You certainly learn more here than from your average reality show, but at the same time there isn't the emotional attachment to the participants that makes the show worth coming back to every week. When the narrator has to explain the same things over and over again (especially how much money everything costs, and how much they lose when things go wrong - the show is obsessed with dollar figures), the show loses its urgency and becomes just something teachers might use to pass the time on a rainy day in school. The producers do make an effort to establish some breakout personalities, but the people are generally too busy drilling oil to engage in too many TV-friendly hijinks. No one's all that lovable or hateable, either - it's not like there are any real-life Daniel Plainviews here drinking people's milkshakes; just hard-working regular guys trying to make a living.
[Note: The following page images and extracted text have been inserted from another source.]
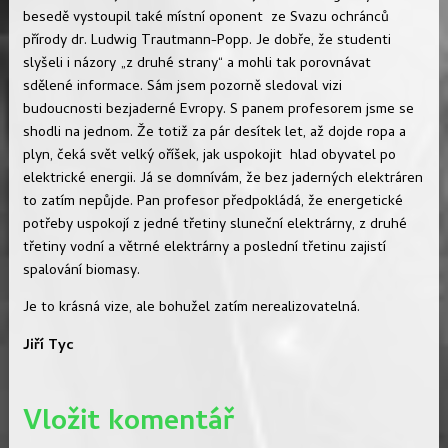
besedě vystoupil také místní oponent ze Svazu ochránců
přírody dr. Ludwig Trautmann-Popp. Je dobře, že studenti
slyšeli i názory „z druhé strany“ a mohli tak porovnávat
sdělené informace. Sám jsem pozorně sledoval vizi
budoucnosti bezjaderné Evropy. S panem profesorem jsme se
shodli na jednom. Že totiž za pár desítek let, až dojde ropa a
plyn, čeká svět velký oříšek, jak uspokojit hlad obyvatel po
elektrické energii. Já se domnívám, že bez jaderných elektráren
to zatím nepůjde. Pan profesor předpokládá, že energetické
potřeby uspokojí z jedné třetiny sluneční elektrárny, z druhé
třetiny vodní a větrné elektrárny a poslední třetinu zajistí
spalování biomasy.
Je to krásná vize, ale bohužel zatím nerealizovatelná.
Jiří Tyc
Vložit komentář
That may be admirable, but it's not great TV.
Learning about drilling is sort of interesting, but I don't think I need a weekly hourlong show for that. One special would be more than enough, and the drama here just isn't compelling enough to return week after week. Then again, there seems to be an underserved audience for this sort of thing, so maybe as a sheltered member of the creative class, I just don't get it. Tru TV, Wednesdays, 10 p.m.